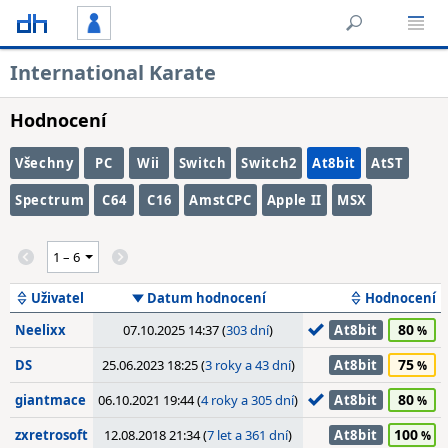
International Karate
Hodnocení
Všechny
PC
Wii
Switch
Switch2
At8bit
AtST
Spectrum
C64
C16
AmstCPC
Apple II
MSX
Uživatel
Datum hodnocení
Hodnocení
80
Neelixx
07.10.2025 14:37 (
303 dní
)
At8bit
75
DS
25.06.2023 18:25 (
3 roky a 43 dní
)
At8bit
80
giantmace
06.10.2021 19:44 (
4 roky a 305 dní
)
At8bit
100
zxretrosoft
12.08.2018 21:34 (
7 let a 361 dní
)
At8bit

= = =

§ Your task
When you retype the material above, keep every word exact and drop the images.

§ Your response
International Karate
Hodnocení
Všechny
PC
Wii
Switch
Switch2
At8bit
AtST
Spectrum
C64
C16
AmstCPC
Apple II
MSX
Uživatel
Datum hodnocení
Hodnocení
80
Neelixx
07.10.2025 14:37 (
303 dní
)
At8bit
75
DS
25.06.2023 18:25 (
3 roky a 43 dní
)
At8bit
80
giantmace
06.10.2021 19:44 (
4 roky a 305 dní
)
At8bit
100
zxretrosoft
12.08.2018 21:34 (
7 let a 361 dní
)
At8bit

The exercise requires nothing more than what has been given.